Page images and extracted text:
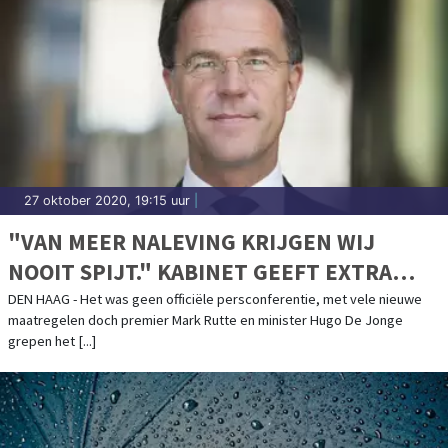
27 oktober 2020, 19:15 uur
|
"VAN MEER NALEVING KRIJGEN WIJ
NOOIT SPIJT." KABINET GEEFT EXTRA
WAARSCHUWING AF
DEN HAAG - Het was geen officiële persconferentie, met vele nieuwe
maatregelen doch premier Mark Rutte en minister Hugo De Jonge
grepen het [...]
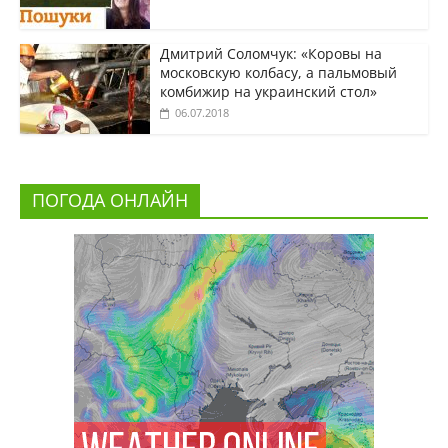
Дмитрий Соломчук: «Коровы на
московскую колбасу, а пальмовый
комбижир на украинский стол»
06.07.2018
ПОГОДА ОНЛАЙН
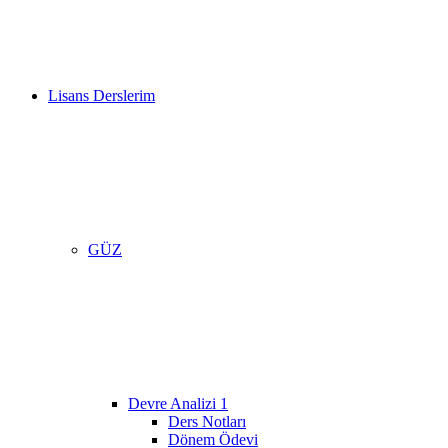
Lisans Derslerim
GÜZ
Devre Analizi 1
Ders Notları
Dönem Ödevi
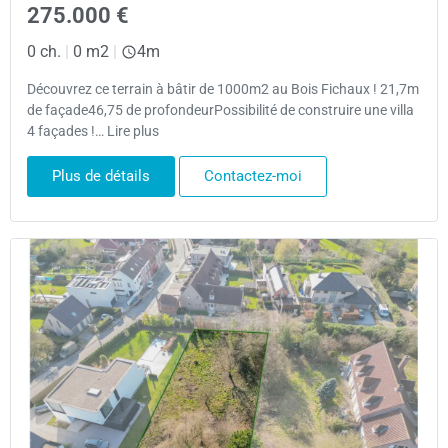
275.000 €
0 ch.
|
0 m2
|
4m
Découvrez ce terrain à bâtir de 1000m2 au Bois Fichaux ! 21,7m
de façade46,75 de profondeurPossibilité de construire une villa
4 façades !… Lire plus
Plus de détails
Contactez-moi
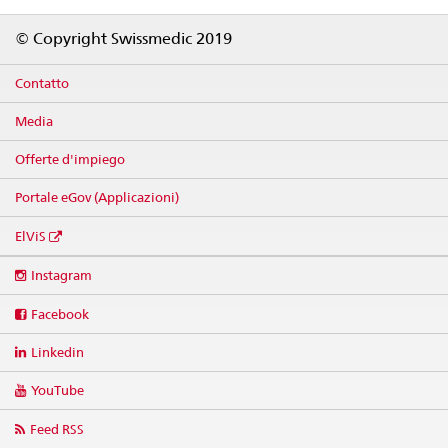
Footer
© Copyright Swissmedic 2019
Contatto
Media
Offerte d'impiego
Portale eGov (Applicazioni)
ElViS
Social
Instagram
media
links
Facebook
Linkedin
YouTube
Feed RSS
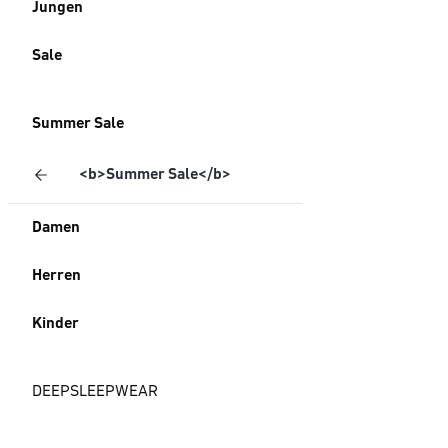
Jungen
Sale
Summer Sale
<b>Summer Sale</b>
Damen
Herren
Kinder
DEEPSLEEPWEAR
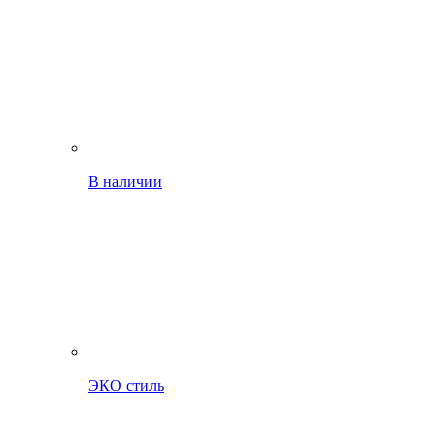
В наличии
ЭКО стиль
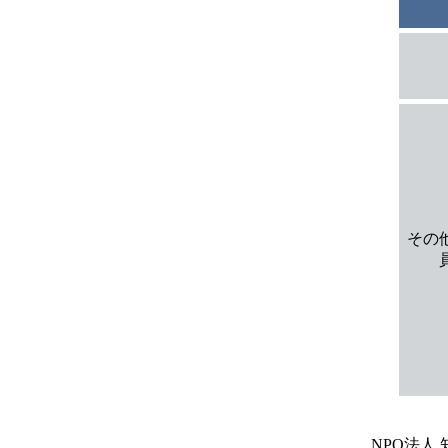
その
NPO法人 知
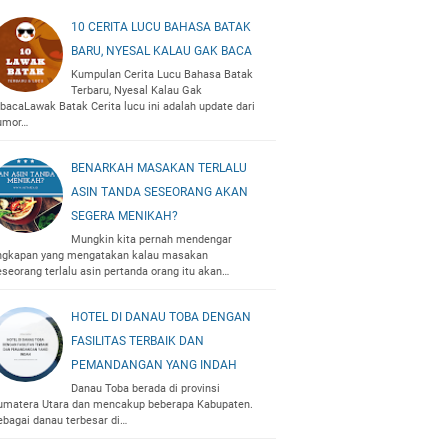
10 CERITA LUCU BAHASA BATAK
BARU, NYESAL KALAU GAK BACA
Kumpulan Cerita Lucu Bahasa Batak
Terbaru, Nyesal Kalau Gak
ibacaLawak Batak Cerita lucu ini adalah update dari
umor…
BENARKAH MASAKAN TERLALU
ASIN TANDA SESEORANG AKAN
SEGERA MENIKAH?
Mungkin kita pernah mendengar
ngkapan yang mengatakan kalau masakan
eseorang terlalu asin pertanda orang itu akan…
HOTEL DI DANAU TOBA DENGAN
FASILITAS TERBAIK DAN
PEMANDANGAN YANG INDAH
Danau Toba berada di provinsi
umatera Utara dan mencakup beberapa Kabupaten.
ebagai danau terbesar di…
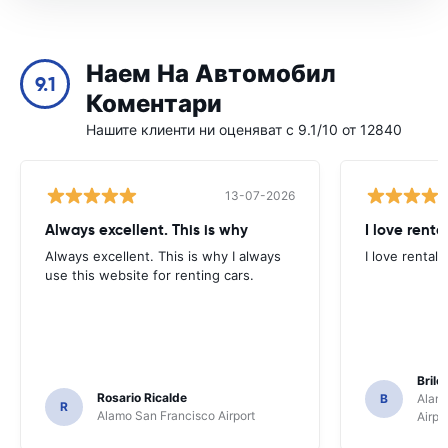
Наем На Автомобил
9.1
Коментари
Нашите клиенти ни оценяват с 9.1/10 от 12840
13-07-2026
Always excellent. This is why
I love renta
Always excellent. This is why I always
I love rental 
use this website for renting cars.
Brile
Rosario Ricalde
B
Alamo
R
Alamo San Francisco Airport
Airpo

WHAT IS NEEDED: Whenever a line of the data includes "Always", copy that line.

OUTPUT:
Always excellent. This is why
Always excellent. This is why I always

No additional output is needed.